ABOUT THIS TASK: Please print the line that holds "Neil Sedaka, Dead at 86" and each line after it to the end of the data, word for word, without any pictures.

———

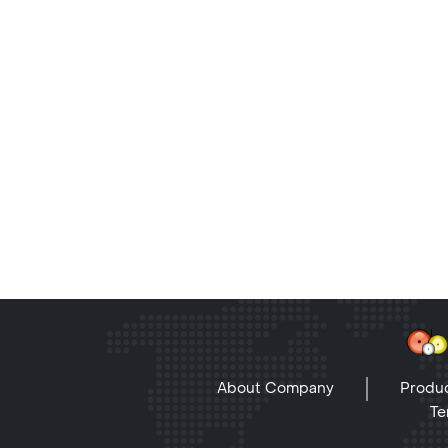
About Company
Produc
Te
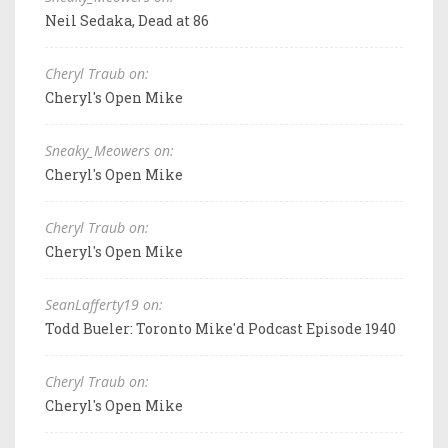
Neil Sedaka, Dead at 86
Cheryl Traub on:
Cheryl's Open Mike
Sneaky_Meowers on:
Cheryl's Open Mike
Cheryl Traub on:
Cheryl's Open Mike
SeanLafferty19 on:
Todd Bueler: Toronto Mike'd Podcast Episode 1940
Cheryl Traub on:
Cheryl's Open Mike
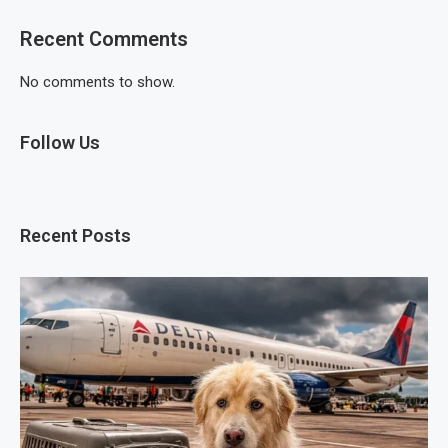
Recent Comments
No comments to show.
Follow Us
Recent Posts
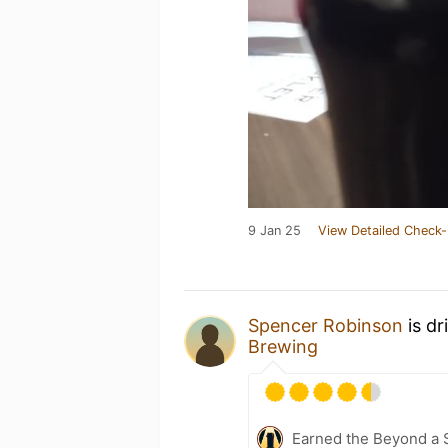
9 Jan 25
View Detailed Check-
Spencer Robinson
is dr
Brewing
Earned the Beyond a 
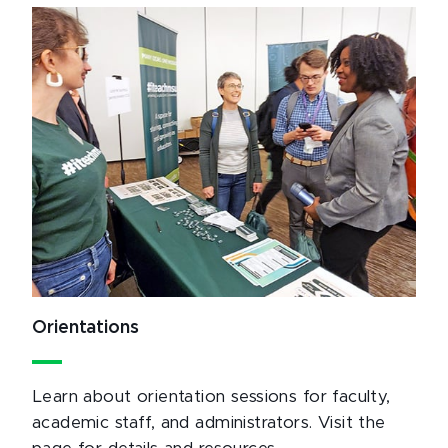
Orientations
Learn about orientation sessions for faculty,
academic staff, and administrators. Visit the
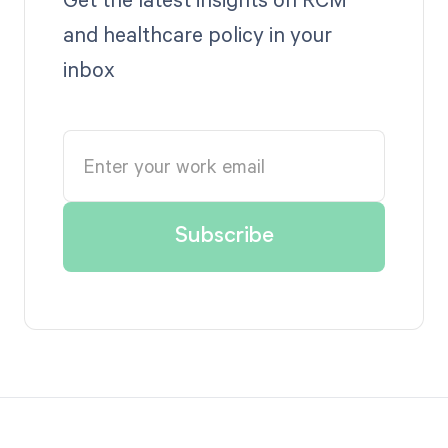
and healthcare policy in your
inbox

———

TASK SOLUTION:
Neil Sedaka, Dead at 86
Cheryl Traub on:
Cheryl's Open Mike
Sneaky_Meowers on:
Cheryl's Open Mike
Cheryl Traub on:
Cheryl's Open Mike
SeanLafferty19 on:
Todd Bueler: Toronto Mike'd Podcast Episode 1940
Cheryl Traub on:
Cheryl's Open Mike
Recent Comments
No comments to show.
Follow Us
Recent Posts
9 Jan 25
View Detailed Check-
Spencer Robinson
is dr
Brewing
Earned the Beyond a 
Orientations
Learn about orientation sessions for faculty,
academic staff, and administrators. Visit the
and healthcare policy in your
inbox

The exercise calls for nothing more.